When you do need full-blown metaprogramming like in macros, a fairly rare event, it's not terribly hard to do using compile time functions and, say, the metaprogramming capabilities in python.

This is only partly true, at best. There's some overlap, because metaprogramming is a broad term. However, the sort of macros we're discussing ("Lisp-like") let you extend the syntax of a language, and neither compile-time functions nor Python's runtime metaprogramming features actually do that. [Edit: perhaps examining EasyExtend, mentioned in another comment, will help in understanding the purpose of "real" macros in the Python context.]

There are some cases where you can get away with using Python's existing syntax in clever ways, in conjunction with metaprogramming, to do something that you might otherwise use macros for, but this is not a general solution.

In addition, runtime metaprogramming, as in Python, tends to reduce the ability to statically analyze programs, which doesn't just affect compilers - it also tends to make programs more difficult for humans to reason about.

This isn't correct in

This isn't correct in general. It's true that in some systems, macros can be used to move computations to compile time, but this is not their primary purpose (or shouldn't be)

It's how their used most of the time in the languages I've seen, e.g. common lisp.

I summarized the three categories of motivation for macros, none of which are replaced by compile-time functions. Those three categories of applications for macros refute your belief that "macros and functions overlap completely in functionality".

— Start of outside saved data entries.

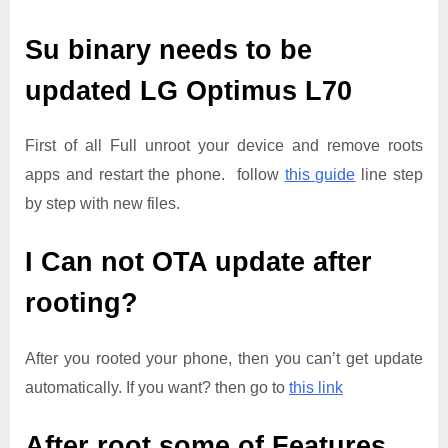
Su binary needs to be
updated
LG Optimus L70
First of all Full unroot your device and remove roots
apps and restart the phone. follow
this guide
line step
by step with new files.
I Can not OTA update after
rooting?
After you rooted your phone, then you can’t get update
automatically. If you want? then go to
this link
After root some of Features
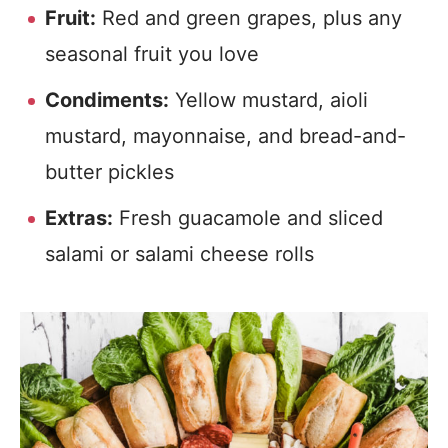
Fruit:
Red and green grapes, plus any
seasonal fruit you love
Condiments:
Yellow mustard, aioli
mustard, mayonnaise, and bread-and-
butter pickles
Extras:
Fresh guacamole and sliced
salami or salami cheese rolls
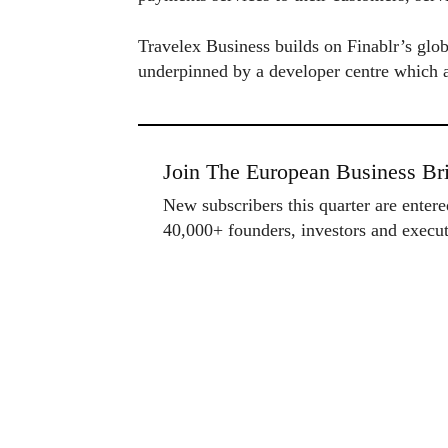
Travelex Business builds on Finablr’s globa
underpinned by a developer centre which a
Join The European Business Bri
New subscribers this quarter are enter
40,000+ founders, investors and exec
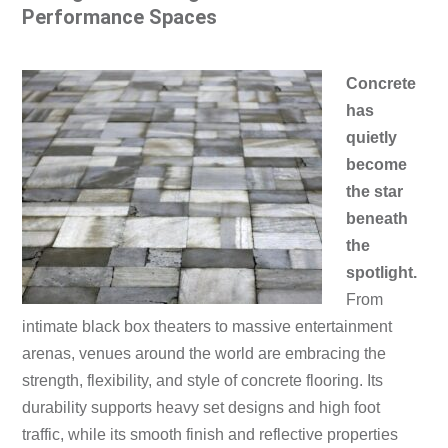
Performance Spaces
Concrete
has
quietly
become
the star
beneath
the
spotlight.
From
intimate black box theaters to massive entertainment
arenas, venues around the world are embracing the
strength, flexibility, and style of concrete flooring. Its
durability supports heavy set designs and high foot
traffic, while its smooth finish and reflective properties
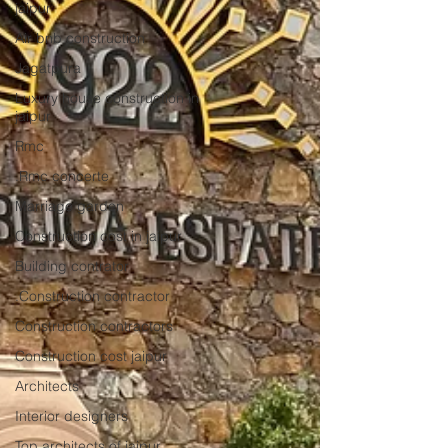
jaipur
Air bnb construction
Jagatpura
Luxury house construction in
jaipur
Rmc
.Rmc concerte
Marriage garden
Construction cost in jaipur
Building contrator
.Construction contractor
Construction contractors
Construction cost jaipur
Architects
Interior designers
Top architects of jaipur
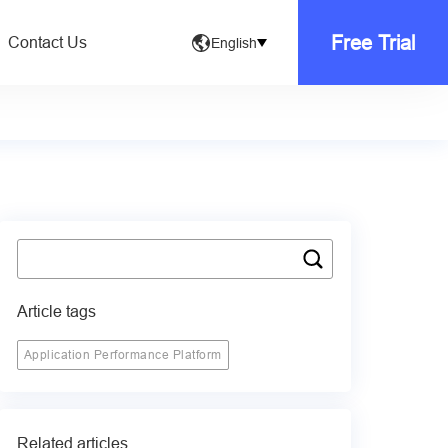
Free Trial
Contact Us
English
Article tags
Application Performance Platform
Related articles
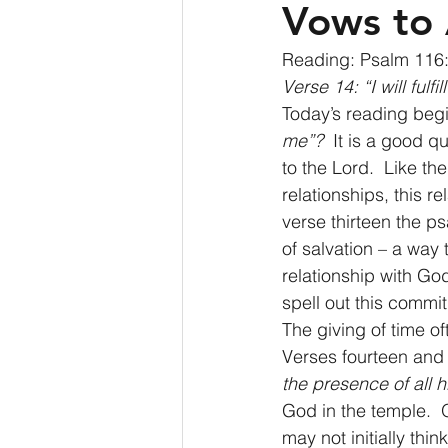
Vows to 
Reading: Psalm 116:
Verse 14: “I will fulf
Today’s reading begi
me”?
  It is a good q
to the Lord.  Like the
relationships, this 
verse thirteen the ps
of salvation – a way 
relationship with Go
spell out this commit
The giving of time of
Verses fourteen and
the presence of all h
God in the temple.  
may not initially thi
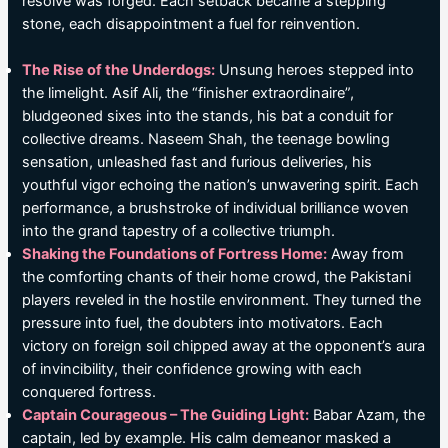
resolve was forged. Each setback became a stepping
stone, each disappointment a fuel for reinvention.
The Rise of the Underdogs:
Unsung heroes stepped into
the limelight. Asif Ali, the “finisher extraordinaire”,
bludgeoned sixes into the stands, his bat a conduit for
collective dreams. Naseem Shah, the teenage bowling
sensation, unleashed fast and furious deliveries, his
youthful vigor echoing the nation’s unwavering spirit. Each
performance, a brushstroke of individual brilliance woven
into the grand tapestry of a collective triumph.
Shaking the Foundations of Fortress Home:
Away from
the comforting chants of their home crowd, the Pakistani
players reveled in the hostile environment. They turned the
pressure into fuel, the doubters into motivators. Each
victory on foreign soil chipped away at the opponent’s aura
of invincibility, their confidence growing with each
conquered fortress.
Captain Courageous – The Guiding Light:
Babar Azam, the
captain, led by example. His calm demeanor masked a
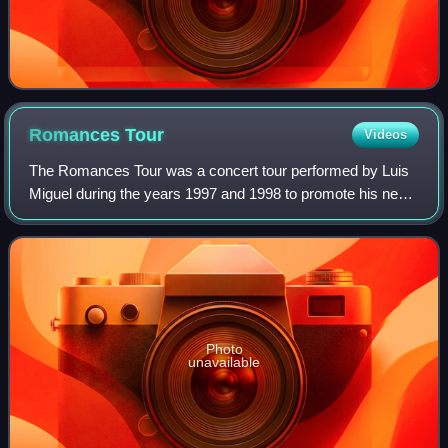
Romances
Tour
Videos
The Romances Tour was a concert tour performed by Luis
Miguel during the years 1997 and 1998 to promote his new
album Romances. To present this album, two press
conferences were held, one at the Rainb
Photo
unavailable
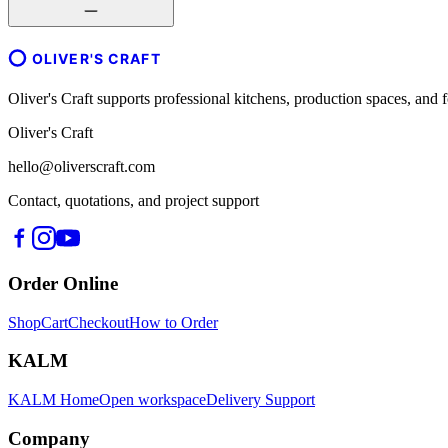
OLIVER'S CRAFT
Oliver's Craft supports professional kitchens, production spaces, a
Oliver's Craft
hello@oliverscraft.com
Contact, quotations, and project support
Order Online
Shop
Cart
Checkout
How to Order
KALM
KALM Home
Open workspace
Delivery Support
Company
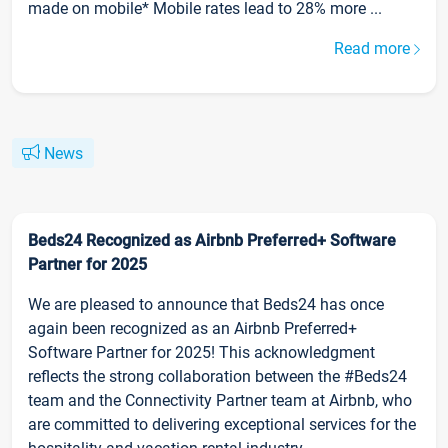
made on mobile* Mobile rates lead to 28% more ...
Read more
News
Beds24 Recognized as Airbnb Preferred+ Software
Partner for 2025
We are pleased to announce that Beds24 has once
again been recognized as an Airbnb Preferred+
Software Partner for 2025! This acknowledgment
reflects the strong collaboration between the #Beds24
team and the Connectivity Partner team at Airbnb, who
are committed to delivering exceptional services for the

A function is piece of code that takes data as input and returns something. A macro is a piece of code that takes code as input and returns code to be executed. Because code can be data, a function in a language with run time metaprogramming capabilities is exactly equivalent with macros barring time of execution. To demonstrate this, consider the usual 'until' macro using python:

def until(condition, body):
    while not condition():
        body()

In this case, it doesn't even need to use any metaprogramming capabilities, because the sole reason for this even being a macro in the first place is to control when 'condition' and 'body' are executed. Of course, if you really wanted to, you could write it using metaprogramming:

def until(condition, body):
    while not eval(condition):
        exec body
This is only partly true, at best. There's some overlap, because metaprogramming is a broad term. However, the sort of macros we're discussing ("Lisp-like") let you extend the syntax of a language, and neither compile-time functions nor Python's runtime metaprogramming features actually do that.

There's probably some convoluted way to shoehorn syntax extensions into functions, but I'm not even going to try. I don't find them useful at all, so I guess if you want syntax extensions macros do have a use.

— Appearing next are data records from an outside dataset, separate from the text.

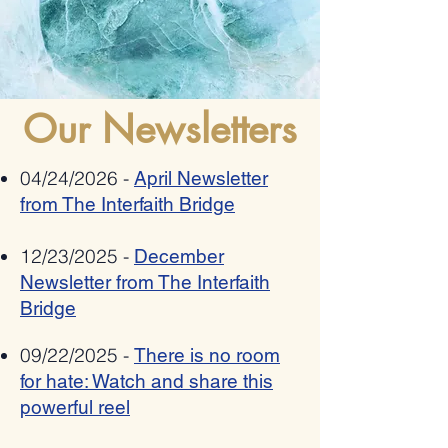
Romania bestows 2025
Allies Speak Out Again
"Ambassador Mihnea
Antisemitism In Poetry
Constantinescu" National Award on
Pat Johnson for combating anti-
semitism, xenophobia,
Our Newsletters
radicalization and hate speech
04/24/2026 -
April Newsletter
from The Interfaith Bridge
12/23/2025 -
December
Newsletter from The Interfaith
Bridge
09/22/2025 -
There is no room
for hate: Watch and share this
powerful reel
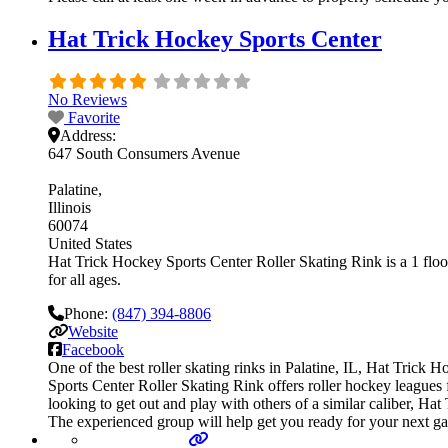
Hat Trick Hockey Sports Center
No Reviews
Favorite
Address:
647 South Consumers Avenue
Palatine
Illinois
60074
United States
Hat Trick Hockey Sports Center Roller Skating Rink is a 1 floor
for all ages.
Phone:
(847) 394-8806
Website
Facebook
One of the best roller skating rinks in Palatine, IL, Hat Trick
Sports Center Roller Skating Rink offers roller hockey leagues 
looking to get out and play with others of a similar caliber, Ha
The experienced group will help get you ready for your next g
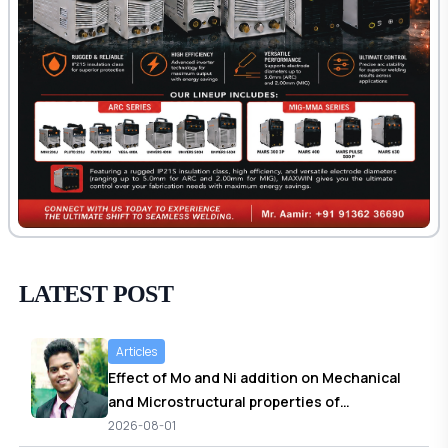
LATEST POST
Articles
Effect of Mo and Ni addition on Mechanical
and Microstructural properties of
Normalized and Stress relieved Shielded
2026-08-01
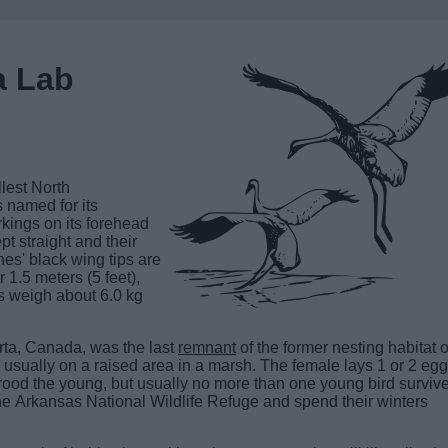
a Lab
allest North
 named for its
arkings on its forehead
pt straight and their
nes' black wing tips are
 1.5 meters (5 feet),
s weigh about 6.0 kg
rta, Canada, was the last
remnant
of the former nesting habitat o
sually on a raised area in a marsh. The female lays 1 or 2 egg
 brood the young, but usually no more than one young bird surviv
he Arkansas National Wildlife Refuge and spend their winters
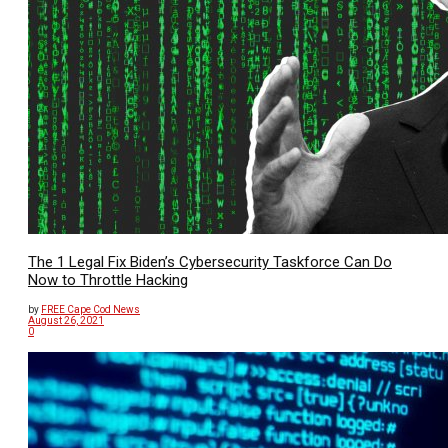
The 1 Legal Fix Biden’s Cybersecurity Taskforce Can Do
Now to Throttle Hacking
by
FREE Cape Cod News
August 26, 2021
0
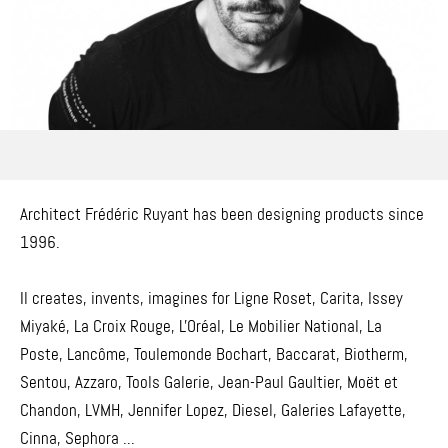
Architect Frédéric Ruyant has been designing products since
1996.
Il creates, invents, imagines for Ligne Roset, Carita, Issey
Miyaké, La Croix Rouge, L'Oréal, Le Mobilier National, La
Poste, Lancôme, Toulemonde Bochart, Baccarat, Biotherm,
Sentou, Azzaro, Tools Galerie, Jean-Paul Gaultier, Moët et
Chandon, LVMH, Jennifer Lopez, Diesel, Galeries Lafayette,
Cinna, Sephora ...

In addition, runtime metaprogramming, as in Python, tends to reduce the ability to statically analyze programs, which doesn't just affect compilers - it also tends to make programs more difficult for humans to reason about.

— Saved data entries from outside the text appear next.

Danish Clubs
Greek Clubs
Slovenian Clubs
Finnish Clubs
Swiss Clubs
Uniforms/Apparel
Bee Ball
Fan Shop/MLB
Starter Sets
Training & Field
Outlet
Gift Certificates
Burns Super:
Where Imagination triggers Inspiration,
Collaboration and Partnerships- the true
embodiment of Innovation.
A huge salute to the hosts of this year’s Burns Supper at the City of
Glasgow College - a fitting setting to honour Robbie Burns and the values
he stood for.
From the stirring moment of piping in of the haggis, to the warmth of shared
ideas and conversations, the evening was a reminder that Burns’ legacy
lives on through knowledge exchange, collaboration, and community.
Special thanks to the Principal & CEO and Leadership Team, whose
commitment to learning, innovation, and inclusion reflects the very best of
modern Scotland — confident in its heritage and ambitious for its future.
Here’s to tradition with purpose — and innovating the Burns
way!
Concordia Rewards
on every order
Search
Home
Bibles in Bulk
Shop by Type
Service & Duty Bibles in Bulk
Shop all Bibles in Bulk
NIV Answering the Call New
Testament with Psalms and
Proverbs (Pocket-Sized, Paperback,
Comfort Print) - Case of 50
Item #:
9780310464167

Ah, quite the contrary. As I've already demonstrated with my 'until' example, macros have many uses, only some of which absolutely require the use of metaprogramming. In those cases, the resulting functions become clearer because you're using normal code constructs. I do admit, however, that the cases in which you absolutely need metaprogramming would probably be slightly more complicated, but I've honestly never seen such a situation in the first place, so I'm not inclined to worry it.

Syntactic abstraction

It's how their used most of the time in the languages I've seen, e.g. common lisp.

I'm not sure about "most of the time", but I agree that macros are commonly used for that purpose in Common Lisp. That simply underscores the point, though, that you can't generalize from the example of one or two languages. For example, macros are used primarily for syntactic abstraction in Scheme, not for general compile-time computation.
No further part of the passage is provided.